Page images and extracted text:
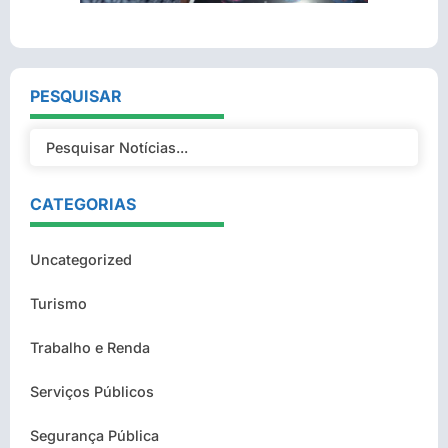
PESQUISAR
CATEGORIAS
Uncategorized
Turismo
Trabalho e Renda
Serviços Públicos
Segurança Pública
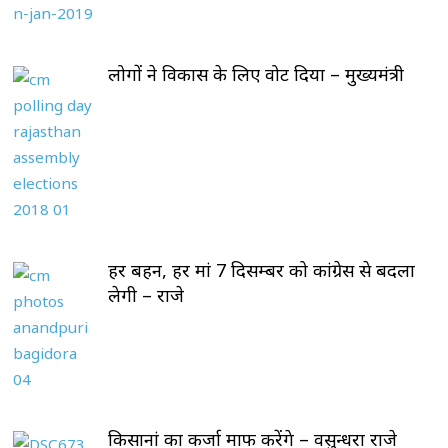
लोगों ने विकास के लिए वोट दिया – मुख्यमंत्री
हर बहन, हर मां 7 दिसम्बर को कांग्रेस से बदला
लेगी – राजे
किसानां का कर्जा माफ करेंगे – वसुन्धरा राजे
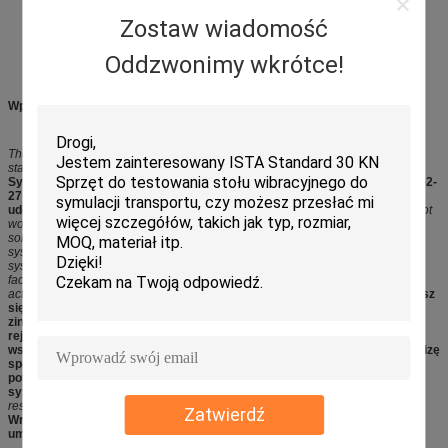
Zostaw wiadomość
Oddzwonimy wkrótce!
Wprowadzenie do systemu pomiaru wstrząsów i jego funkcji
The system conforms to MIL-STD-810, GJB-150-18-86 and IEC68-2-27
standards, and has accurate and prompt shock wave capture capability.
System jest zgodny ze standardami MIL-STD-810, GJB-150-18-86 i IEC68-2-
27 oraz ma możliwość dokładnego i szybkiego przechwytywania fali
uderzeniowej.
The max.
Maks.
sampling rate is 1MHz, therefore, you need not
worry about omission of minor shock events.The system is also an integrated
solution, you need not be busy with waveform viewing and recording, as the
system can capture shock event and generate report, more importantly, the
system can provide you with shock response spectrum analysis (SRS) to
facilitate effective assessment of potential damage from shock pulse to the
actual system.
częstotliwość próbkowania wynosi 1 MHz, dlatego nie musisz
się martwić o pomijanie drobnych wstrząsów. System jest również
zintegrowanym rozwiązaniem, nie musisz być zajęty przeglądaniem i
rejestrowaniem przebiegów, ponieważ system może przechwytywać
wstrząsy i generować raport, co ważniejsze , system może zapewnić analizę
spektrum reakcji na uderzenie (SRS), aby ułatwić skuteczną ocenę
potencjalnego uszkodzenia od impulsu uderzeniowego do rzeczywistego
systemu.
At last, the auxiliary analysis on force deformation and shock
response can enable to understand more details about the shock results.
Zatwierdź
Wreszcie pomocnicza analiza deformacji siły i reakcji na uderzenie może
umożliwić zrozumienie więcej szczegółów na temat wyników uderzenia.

* Problem to work on
Copy out the records exactly; the pictures stay behind.

* Exercise output
PESQUISAR
CATEGORIAS
Uncategorized
Turismo
Trabalho e Renda
Serviços Públicos
Segurança Pública
लोगों ने विकास के लिए वोट दिया – मुख्यमंत्री
हर बहन, हर मां 7 दिसम्बर को कांग्रेस से बदला
लेगी – राजे
किसानां का कर्जा माफ करेंगे – वसुन्धरा राजे
Zostaw wiadomość
Oddzwonimy wkrótce!
Wprowadzenie do systemu pomiaru wstrząsów i jego funkcji
The system conforms to MIL-STD-810, GJB-150-18-86 and IEC68-2-27
standards, and has accurate and prompt shock wave capture capability.
System jest zgodny ze standardami MIL-STD-810, GJB-150-18-86 i IEC68-2-
27 oraz ma możliwość dokładnego i szybkiego przechwytywania fali
uderzeniowej.
The max.
Maks.
sampling rate is 1MHz, therefore, you need not
worry about omission of minor shock events.The system is also an integrated
solution, you need not be busy with waveform viewing and recording, as the
system can capture shock event and generate report, more importantly, the
system can provide you with shock response spectrum analysis (SRS) to
facilitate effective assessment of potential damage from shock pulse to the
actual system.
częstotliwość próbkowania wynosi 1 MHz, dlatego nie musisz
się martwić o pomijanie drobnych wstrząsów. System jest również
zintegrowanym rozwiązaniem, nie musisz być zajęty przeglądaniem i
rejestrowaniem przebiegów, ponieważ system może przechwytywać
wstrząsy i generować raport, co ważniejsze , system może zapewnić analizę
spektrum reakcji na uderzenie (SRS), aby ułatwić skuteczną ocenę
potencjalnego uszkodzenia od impulsu uderzeniowego do rzeczywistego
systemu.
At last, the auxiliary analysis on force deformation and shock
response can enable to understand more details about the shock results.
Zatwierdź
Wreszcie pomocnicza analiza deformacji siły i reakcji na uderzenie może
umożliwić zrozumienie więcej szczegółów na temat wyników uderzenia.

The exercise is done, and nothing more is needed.